= Beginning of Section =

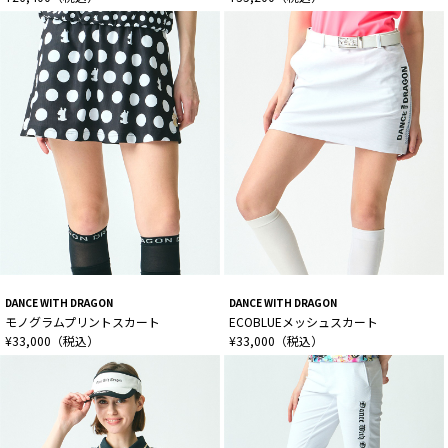
DANCE WITH DRAGON
DANCE WITH DRAGON
モノグラムプリントスカート
ECOBLUEメッシュスカート
¥33,000（税込）
¥33,000（税込）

= End of Section =

* [TASK PROMPT]
Without changing a word, retype the data above and omit its pictures.

* [RESPONSE]
DANCE WITH DRAGON
DANCE WITH DRAGON
モノグラムプリントスカート
ECOBLUEメッシュスカート
¥33,000（税込）
¥33,000（税込）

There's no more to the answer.